Rome News-Tribune

Unusual but welcome

2 health insurers opt to cut rates

- By Andy Miller

Two of the four health insurers in the 2019 Georgia insurance exchange, in a surprising move, are set to make reductions in monthly premiums from the rates they offer this year.

Such decreases in insurance rates rarely occur in health care.

The overall premiums announced Thursday, as approved by the state insurance commission­er, show the relative stability of the state’s exchange, created under the Affordable Care Act for people without job-based or government insurance.

Alliant Health Plans’ premiums will drop by 10 percent, and Anthem Blue Cross and Blue Shield will have a .3 percent decrease, under rates sent this week by the state regulators to federal officials for review. Approval by the feds is virtually certain.

Those two companies reduced their requested rates from proposed increases of 5.7 percent and 2.2 percent, respective­ly, in their initial submission­s to state insurance regulators earlier this summer.

The other two health insurers in the exchange maintained their initial rates through the approval process. Ambetter of Peach State will offer premiums that are 8.8 percent higher, while Kaiser Permanente kept its original 14.7 percent premium hike for next year’s exchange.

Those increases may reflect the two insurers’ making rate adjustment­s after adding more customers in metro Atlanta, since competitor Blue Cross exited the exchange market for that area this year.

The new Georgia rates come after sharp increases a year ago of more than 50 percent for all four insurers on the state exchange.

The new rate structure “is an indication that insurers are now comfortabl­e with the pool of people buying insurance through the exchange,” said Bill Custer, a health insurance expert at Georgia State University.

Insurers “may have overreacte­d last year” in their big increases in premiums, Custer said.

“Insurers are actually making money on this market,” he said. “The underlying comfort with the exchanges nationally has clearly improved. In Georgia, we’re actually seeing competitiv­eness.”

About 480,000 people bought coverage this year through Georgia’s exchange, which like most state exchanges is run by the federal government.

Mark Mixer, CEO of Alliant Health Plans, cited the Trump administra­tion’s restoratio­n of the “risk adjustment” payments for insurers as a “driving factor” in the nonprofit’s lowering of its original proposal for premiums. The White House froze this funding in July in response to a court decision, then reversed itself.

“Insurance companies try to protect themselves on the risk side when there’s tremendous instabilit­y,” Mixer said Thursday. “Nationally, there’s all indication­s that the market is stabilizin­g.”

Alliant, a nonprofit based in Dalton, covers about 40,000 Georgians in a North Georgia arc of 24 counties. Mixer said Alliant is the only exchange insurer in that region this year, but will face competitio­n there from both Blue Cross and Ambetter next year.

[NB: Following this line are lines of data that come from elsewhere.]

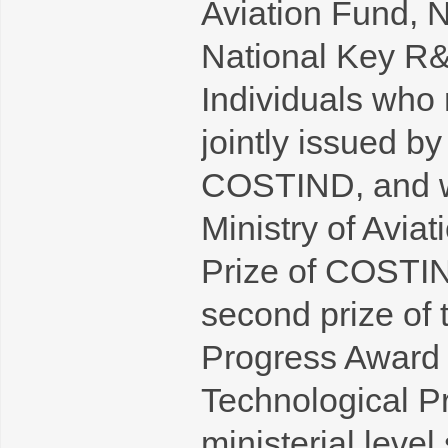
Aviation Fund, 
National Key R&
Individuals who 
jointly issued 
COSTIND, and wo
Ministry of Avia
Prize of COSTIN
second prize of 
Progress Award t
Technological Pr
ministerial level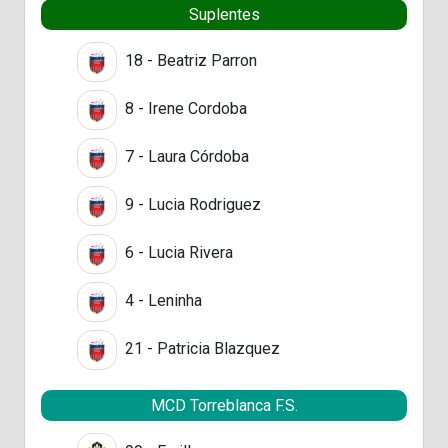
Suplentes
18 - Beatriz Parron
8 - Irene Cordoba
7 - Laura Córdoba
9 - Lucia Rodriguez
6 - Lucia Rivera
4 - Leninha
21 - Patricia Blazquez
MCD Torreblanca F.S.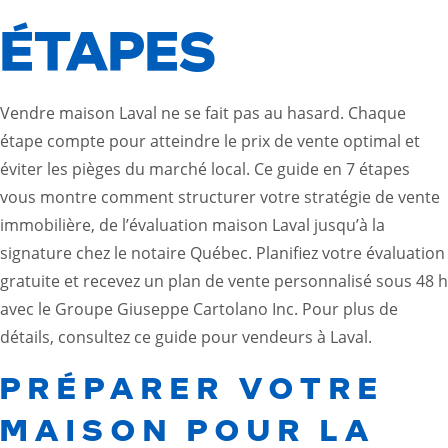
ÉTAPES
Vendre maison Laval ne se fait pas au hasard. Chaque
étape compte pour atteindre le prix de vente optimal et
éviter les pièges du marché local. Ce guide en 7 étapes
vous montre comment structurer votre stratégie de vente
immobilière, de l’évaluation maison Laval jusqu’à la
signature chez le notaire Québec. Planifiez votre évaluation
gratuite et recevez un plan de vente personnalisé sous 48 h
avec le Groupe Giuseppe Cartolano Inc. Pour plus de
détails, consultez ce
guide pour vendeurs à Laval
.
PRÉPARER VOTRE
MAISON POUR LA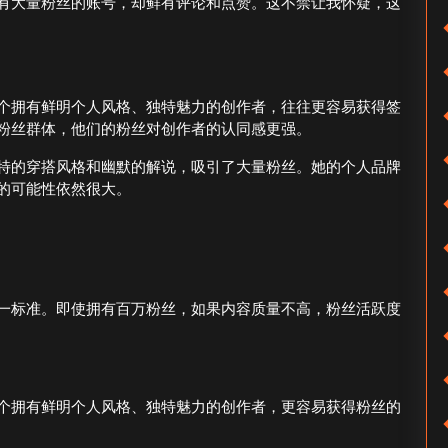
有大量粉丝的账号，却鲜有评论和点赞。这不禁让我怀疑，这
个拥有鲜明个人风格、独特魅力的创作者，往往更容易获得签
粉丝群体，他们的粉丝对创作者的认同感更强。
特的穿搭风格和幽默的解说，吸引了大量粉丝。她的个人品牌
的可能性依然很大。
一标准。即使拥有百万粉丝，如果内容质量不高，粉丝活跃度
个拥有鲜明个人风格、独特魅力的创作者，更容易获得粉丝的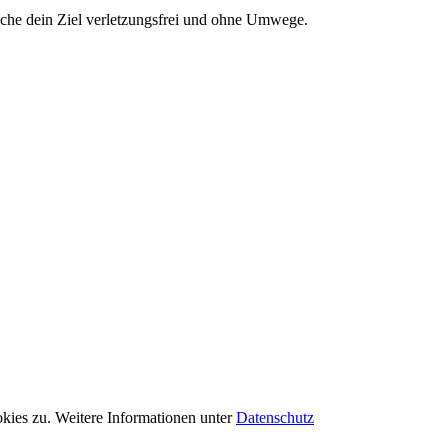
rreiche dein Ziel verletzungsfrei und ohne Umwege.
kies zu. Weitere Informationen unter
Datenschutz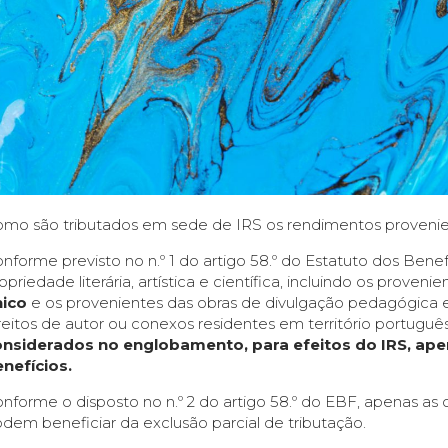
mo são tributados em sede de IRS os rendimentos provenie
nforme previsto no n.º 1 do artigo 58.º do Estatuto dos Bene
opriedade literária, artística e científica, incluindo os proveni
nico
e os provenientes das obras de divulgação pedagógica e c
reitos de autor ou conexos residentes em território português
nsiderados no englobamento, para efeitos do IRS, apen
nefícios.
nforme o disposto no n.º 2 do artigo 58.º do EBF, apenas as obr
dem beneficiar da exclusão parcial de tributação.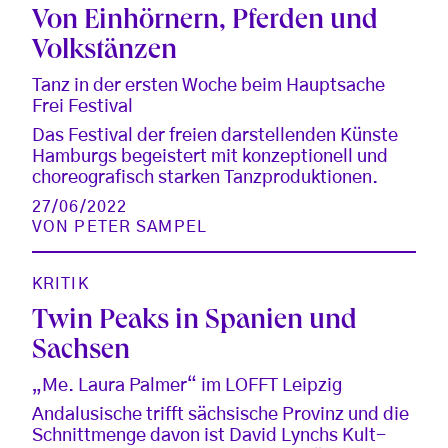
Von Einhörnern, Pferden und
Volkstänzen
Tanz in der ersten Woche beim Hauptsache
Frei Festival
Das Festival der freien darstellenden Künste
Hamburgs begeistert mit konzeptionell und
choreografisch starken Tanzproduktionen.
27/06/2022
VON
PETER SAMPEL
KRITIK
Twin Peaks in Spanien und
Sachsen
„Me. Laura Palmer“ im LOFFT Leipzig
Andalusische trifft sächsische Provinz und die
Schnittmenge davon ist David Lynchs Kult-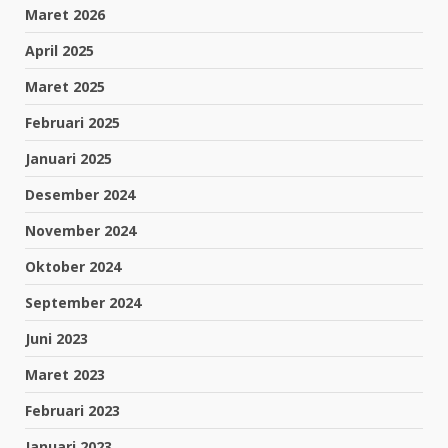
Maret 2026
April 2025
Maret 2025
Februari 2025
Januari 2025
Desember 2024
November 2024
Oktober 2024
September 2024
Juni 2023
Maret 2023
Februari 2023
Januari 2023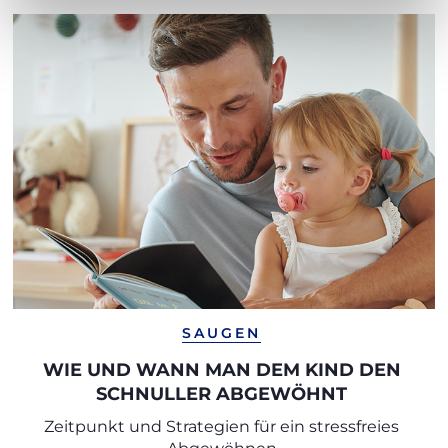
SAUGEN
WIE UND WANN MAN DEM KIND DEN
SCHNULLER ABGEWÖHNT
Zeitpunkt und Strategien für ein stressfreies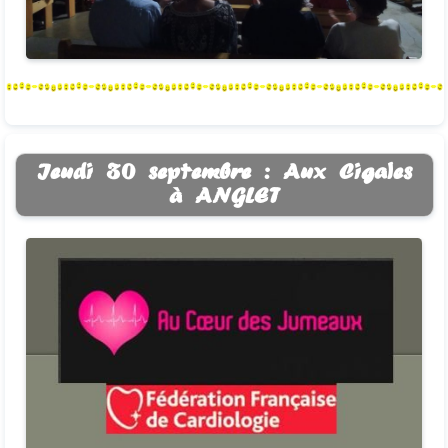
Jeudi 30 septembre : Aux Cigales
à ANGLET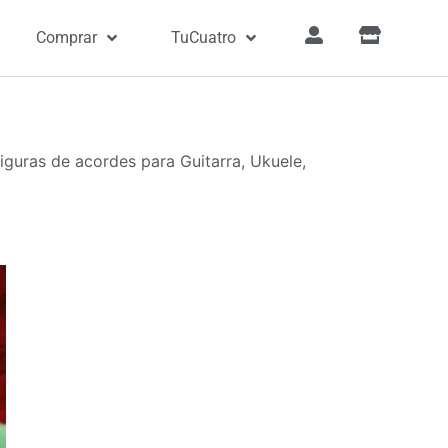
Comprar
TuCuatro
iguras de acordes para Guitarra, Ukuele,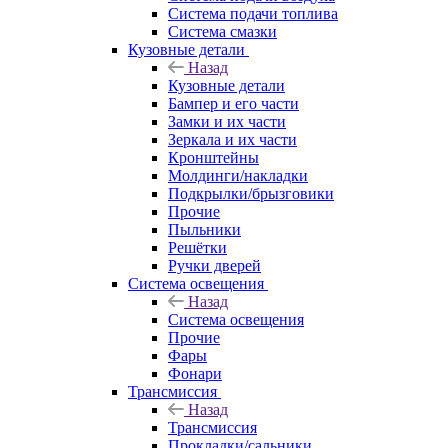
Система подачи топлива
Система смазки
Кузовные детали
Назад
Кузовные детали
Бампер и его части
Замки и их части
Зеркала и их части
Кронштейны
Молдинги/накладки
Подкрылки/брызговики
Прочие
Пыльники
Решётки
Ручки дверей
Система освещения
Назад
Система освещения
Прочие
Фары
Фонари
Трансмиссия
Назад
Трансмиссия
Прокладки/сальники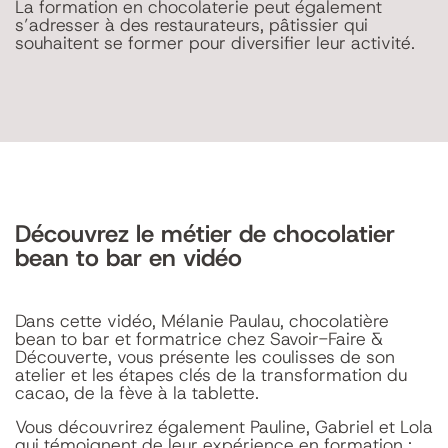
La formation en chocolaterie peut également
s’adresser à des restaurateurs, pâtissier qui
souhaitent se former pour diversifier leur activité.
Découvrez le métier de chocolatier
bean to bar en vidéo
Dans cette vidéo, Mélanie Paulau, chocolatière
bean to bar et formatrice chez Savoir-Faire &
Découverte, vous présente les coulisses de son
atelier et les étapes clés de la transformation du
cacao, de la fève à la tablette.
Vous découvrirez également Pauline, Gabriel et Lola
qui témoignent de leur expérience en formation :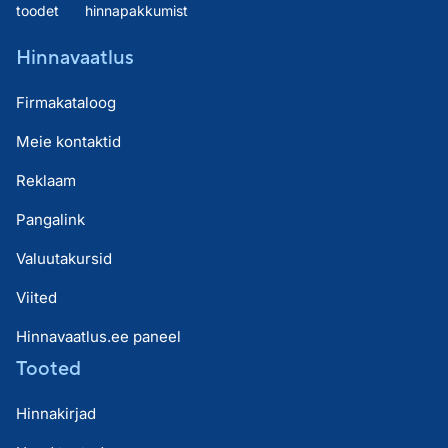
toodet
hinnapakkumist
Hinnavaatlus
Firmakataloog
Meie kontaktid
Reklaam
Pangalink
Valuutakursid
Viited
Hinnavaatlus.ee paneel
Tooted
Hinnakirjad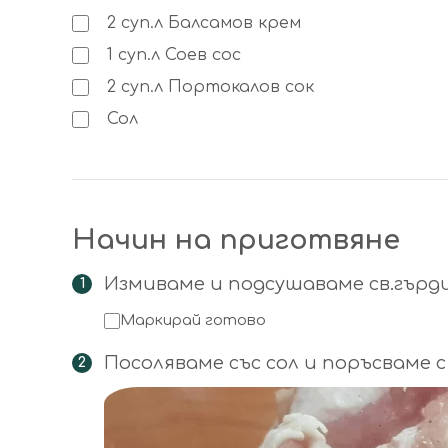
2
суп.л
Балсамов крем
1
суп.л
Соев сос
2
суп.л
Портокалов сок
Сол
Начин на приготвяне
Измиваме и подсушаваме св.гърди
Маркирай готово
Посоляваме със сол и поръсваме 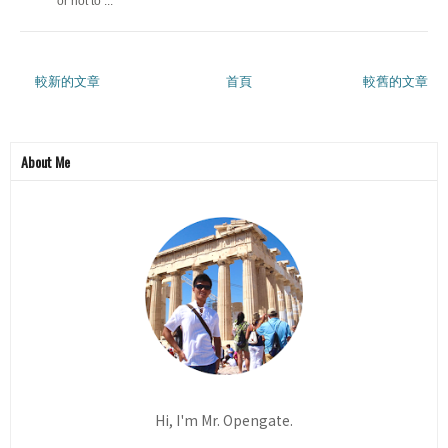
or not to ...
較新的文章
首頁
較舊的文章
About Me
Hi, I'm Mr. Opengate.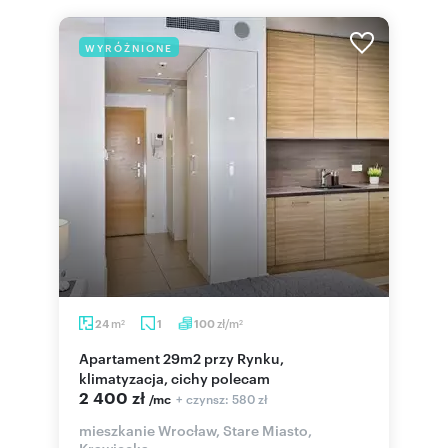
WYRÓŻNIONE
m
zł/m
24
1
100
2
2
Apartament 29m2 przy Rynku,
klimatyzacja, cichy polecam
2 400 zł
+ czynsz: 580 zł
/mc
mieszkanie Wrocław, Stare Miasto,
Krawiecka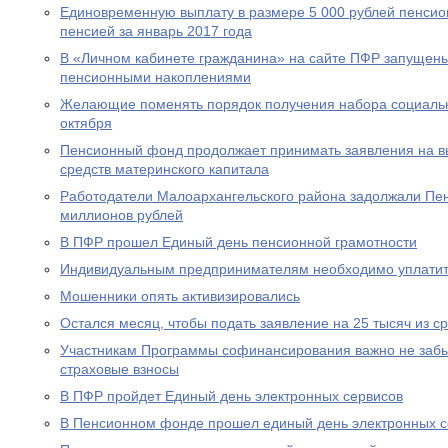
Единовременную выплату в размере 5 000 рублей пенсио
пенсией за январь 2017 года
В «Личном кабинете гражданина» на сайте ПФР запущен
пенсионными накоплениями
Желающие поменять порядок получения набора социальны
октября
Пенсионный фонд продолжает принимать заявления на вы
средств материнского капитала
Работодатели Малоархангельского района задолжали Пе
миллионов рублей
В ПФР прошел Единый день пенсионной грамотности
Индивидуальным предпринимателям необходимо уплатит
Мошенники опять активизировались
Остался месяц, чтобы подать заявление на 25 тысяч из с
Участникам Программы софинансирования важно не забы
страховые взносы
В ПФР пройдет Единый день электронных сервисов
В Пенсионном фонде прошел единый день электронных с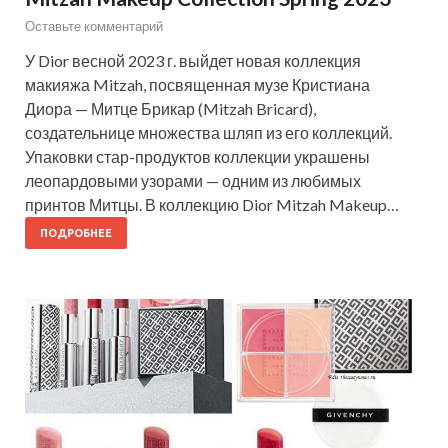
Оставьте комментарий
У Dior весной 2023 г. выйдет новая коллекция
макияжа Mitzah, посвященная музе Кристиана
Диора — Митце Брикар (Mitzah Bricard),
создательнице множества шляп из его коллекций.
Упаковки стар-продуктов коллекции украшены
леопардовыми узорами — одним из любимых
принтов Митцы. В коллекцию Dior Mitzah Makeup…
ПОДРОБНЕЕ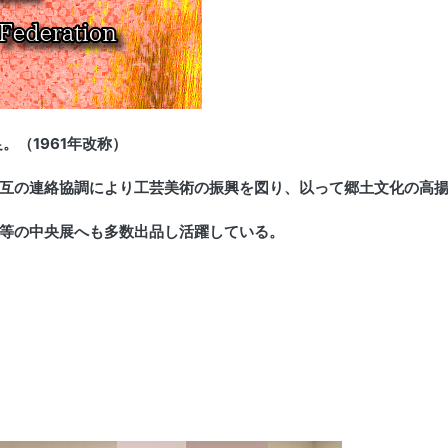
。（1961年改称）
互の連絡協調により工芸美術の振興を図り、以って郷土文化の高
等の中央展へも多数出品し活躍している。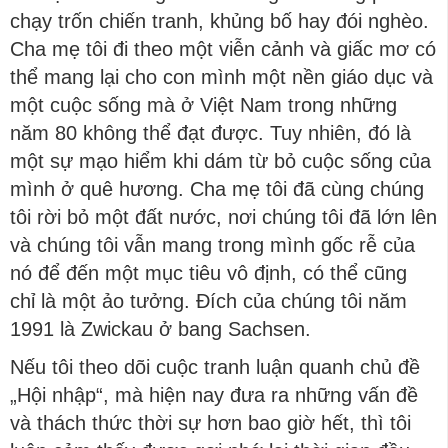
chạy trốn chiến tranh, khủng bố hay đói nghèo.
Cha mẹ tôi đi theo một viễn cảnh và giấc mơ có
thể mang lại cho con mình một nền giáo dục và
một cuộc sống mà ở Việt Nam trong những
năm 80 không thể đạt được. Tuy nhiên, đó là
một sự mạo hiểm khi dám từ bỏ cuộc sống của
mình ở quê hương. Cha mẹ tôi đã cùng chúng
tôi rời bỏ một đất nước, nơi chúng tôi đã lớn lên
và chúng tôi vẫn mang trong mình gốc rễ của
nó để đến một mục tiêu vô định, có thể cũng
chỉ là một ảo tưởng. Đích của chúng tôi năm
1991 là Zwickau ở bang Sachsen.
Nếu tôi theo dõi cuộc tranh luận quanh chủ đề
„Hội nhập“, mà hiện nay đưa ra những vấn đề
và thách thức thời sự hơn bao giờ hết, thì tôi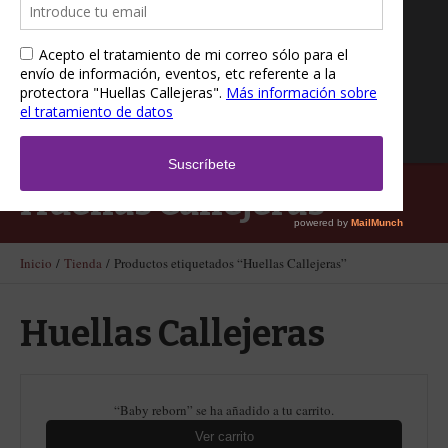
Huellas Callejeras
Inicio
/
Tienda
/ Productos etiquetados “Huellas Callejeras”
Huellas Callejeras
“Baby reborn” se ha añadido a tu carrito.
Ver carrito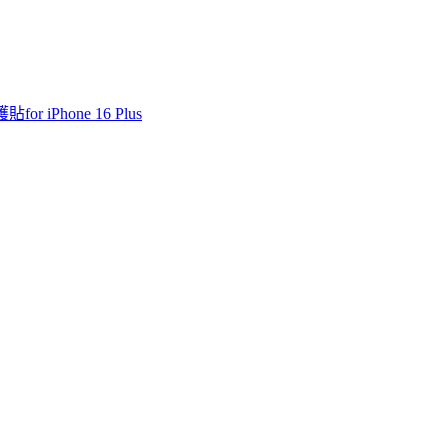
r iPhone 16 Plus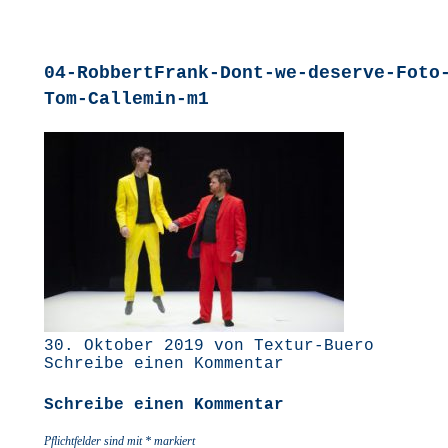
04-RobbertFrank-Dont-we-deserve-Foto
Tom-Callemin-m1
30. Oktober 2019 von Textur-Buero
Schreibe einen Kommentar
Schreibe einen Kommentar
Pflichtfelder sind mit
*
markiert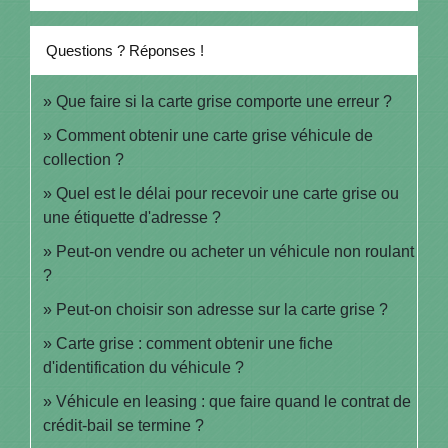
Questions ? Réponses !
Que faire si la carte grise comporte une erreur ?
Comment obtenir une carte grise véhicule de
collection ?
Quel est le délai pour recevoir une carte grise ou
une étiquette d'adresse ?
Peut-on vendre ou acheter un véhicule non roulant
?
Peut-on choisir son adresse sur la carte grise ?
Carte grise : comment obtenir une fiche
d'identification du véhicule ?
Véhicule en leasing : que faire quand le contrat de
crédit-bail se termine ?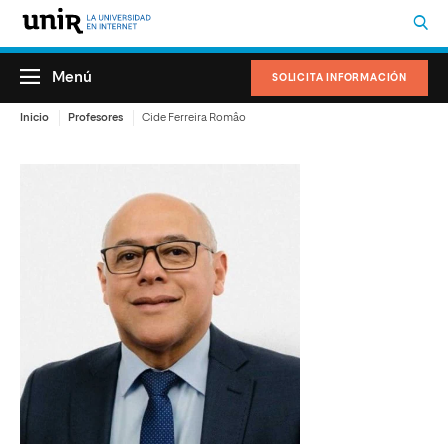
Menú
SOLICITA INFORMACIÓN
Inicio
Profesores
Cide Ferreira Româo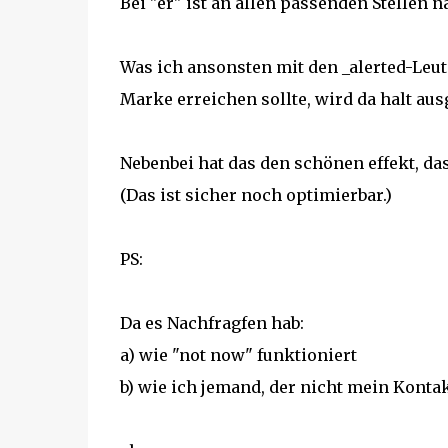
Bei "er" ist an allen passenden Stellen n
Was ich ansonsten mit den _alerted-Leut
Marke erreichen sollte, wird da halt au
Nebenbei hat das den schönen effekt, das
(Das ist sicher noch optimierbar.)
PS:
Da es Nachfragfen hab:
a) wie "not now" funktioniert
b) wie ich jemand, der nicht mein Kontakt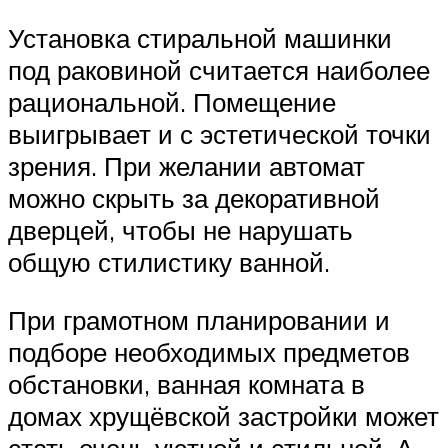
Установка стиральной машинки
под раковиной считается наиболее
рациональной. Помещение
выигрывает и с эстетической точки
зрения. При желании автомат
можно скрыть за декоративной
дверцей, чтобы не нарушать
общую стилистику ванной.
При грамотном планировании и
подборе необходимых предметов
обстановки, ванная комната в
домах хрущёвской застройки может
стать очень уютной и стильной. А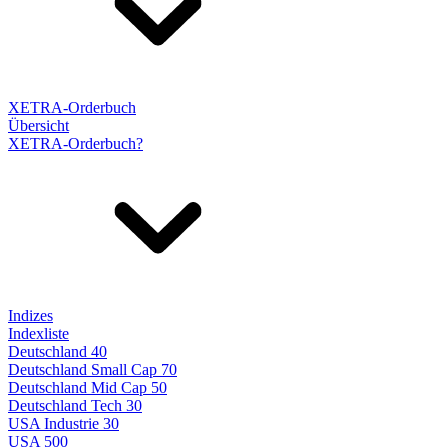
XETRA-Orderbuch
Übersicht
XETRA-Orderbuch?
Indizes
Indexliste
Deutschland 40
Deutschland Small Cap 70
Deutschland Mid Cap 50
Deutschland Tech 30
USA Industrie 30
USA 500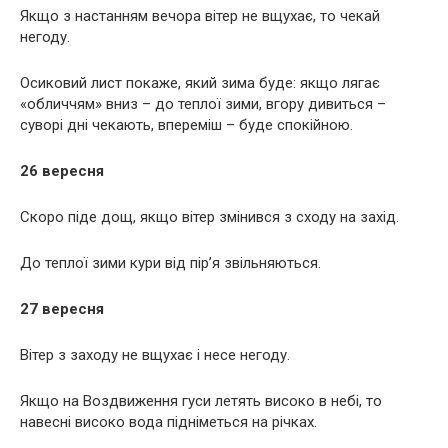
Якщо з настанням вечора вітер не вщухає, то чекай
негоду.
Осиковий лист покаже, який зима буде: якщо лягає
«обличчям» вниз – до теплої зими, вгору дивиться –
суворі дні чекають, впереміш – буде спокійною.
26 вересня
Скоро піде дощ, якщо вітер змінився з сходу на захід.
До теплої зими кури від пір’я звільняються.
27 вересня
Вітер з заходу не вщухає і несе негоду.
Якщо на Воздвиження гуси летять високо в небі, то
навесні високо вода підніметься на річках.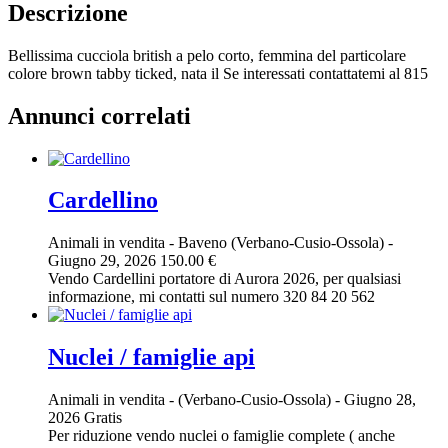
Descrizione
Bellissima cucciola british a pelo corto, femmina del particolare
colore brown tabby ticked, nata il Se interessati contattatemi al 815
Annunci correlati
Cardellino
Animali in vendita
-
Baveno (Verbano-Cusio-Ossola)
-
Giugno 29, 2026
150.00 €
Vendo Cardellini portatore di Aurora 2026, per qualsiasi
informazione, mi contatti sul numero 320 84 20 562
Nuclei / famiglie api
Animali in vendita
-
(Verbano-Cusio-Ossola)
-
Giugno 28,
2026
Gratis
Per riduzione vendo nuclei o famiglie complete ( anche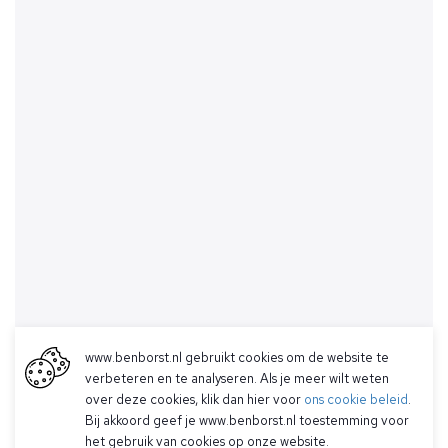
www.benborst.nl gebruikt cookies om de website te
verbeteren en te analyseren. Als je meer wilt weten
over deze cookies, klik dan hier voor
ons cookie beleid
.
Bij akkoord geef je www.benborst.nl toestemming voor
het gebruik van cookies op onze website.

Blue Cross, which pulled out of 74 of Georgia’s 159 counties for this year’s exchange, is expected to provide coverage in 2019 in 135 counties. Those include most of metro Atlanta, where Blue Cross does not currently offer exchange plans.

A Blue Cross spokesman did not immediatel­y respond to a request for comment Thursday on the company’s exchange premiums.

Federal officials are expected to approve the state premiums about a month from now.

Custer of Georgia State said the biggest beneficiar­ies of the lower rates are those people whose incomes are above 400 percent of the federal poverty level — about $48,000 for an individual, and about $98,000 for a family of four. Such people are not eligible for subsidies or discounts in the exchange, and must pay the full premium.

There’s still some uncertaint­y surroundin­g the exchanges. For one thing, the ACA’s legal requiremen­t for health insurance will end next year. That means some people, including current exchange customers, could choose to buy no coverage at all. Another factor is the White House decision to open the door to alternativ­e types of coverage, the kind that insurers say could pull healthy enrollees out of ACA plans.

In addition, Georgia and 19 other states are challengin­g the ACA in court.

The administra­tion has asked the courts to strike down key elements of the law, including the current protection­s for consumers with pre-existing medical conditions.

Laura Colbert of the consumer advocacy group Georgians for a Healthy Future, which supports the ACA, said Thursday that the rate changes “are encouragin­g signs for Georgia consumers who have had to shoulder several increases over the last few years.”

“The modest rate adjustment­s are a bit surprising because of the federal administra­tion’s antagonist­ic stance toward the Affordable Care Act’s insurance markets,” she said. “If the federal government had used a more handsoff approach, all Georgia consumers could have expected rate decreases this year and those decreases would likely have been more dramatic than those approved for the coming year.”